**Your assignment**
Go through the records underneath and count the lines that include the string "almohada". Give nothing but the number.

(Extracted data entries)
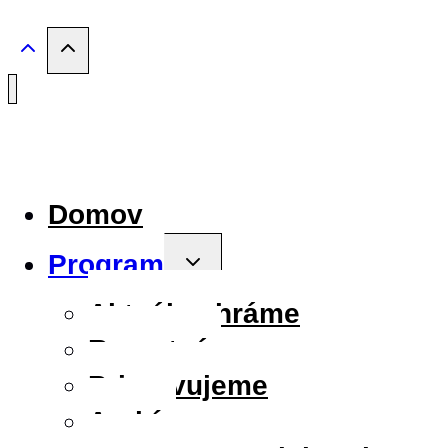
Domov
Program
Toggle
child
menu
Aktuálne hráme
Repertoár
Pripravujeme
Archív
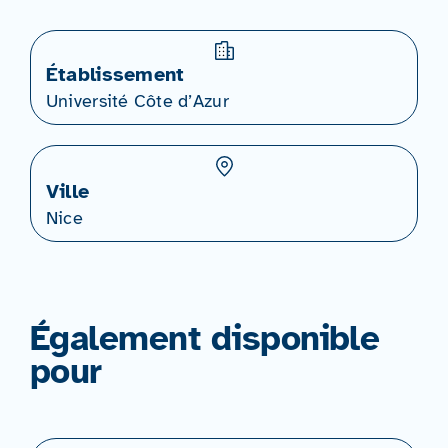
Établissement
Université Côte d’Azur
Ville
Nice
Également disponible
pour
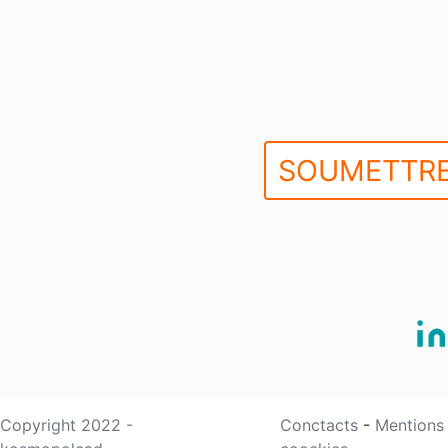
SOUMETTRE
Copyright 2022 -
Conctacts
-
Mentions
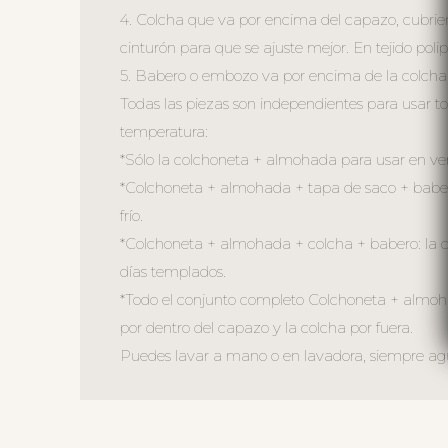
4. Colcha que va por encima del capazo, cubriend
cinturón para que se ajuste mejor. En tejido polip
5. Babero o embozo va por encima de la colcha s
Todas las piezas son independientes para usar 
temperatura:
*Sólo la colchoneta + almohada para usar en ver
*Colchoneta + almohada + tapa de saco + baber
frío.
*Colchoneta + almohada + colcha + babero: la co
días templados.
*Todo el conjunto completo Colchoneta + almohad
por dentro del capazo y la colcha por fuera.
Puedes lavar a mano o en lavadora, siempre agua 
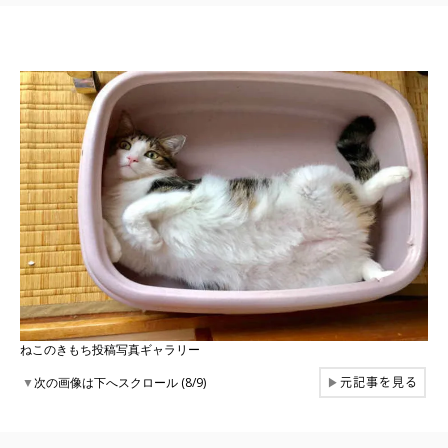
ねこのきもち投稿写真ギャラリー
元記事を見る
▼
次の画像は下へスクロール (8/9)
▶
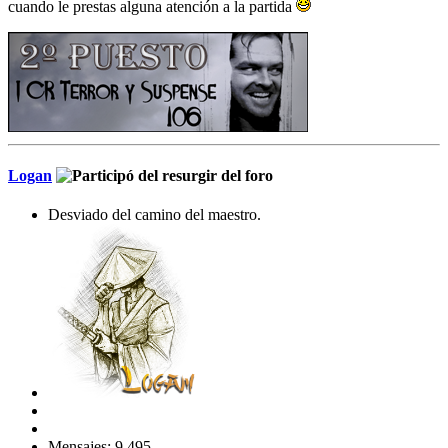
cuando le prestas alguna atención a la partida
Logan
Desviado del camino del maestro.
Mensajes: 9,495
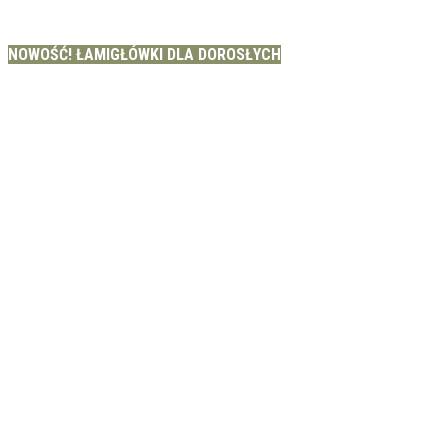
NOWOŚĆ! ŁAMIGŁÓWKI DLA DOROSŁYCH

**Result of this exercise**
3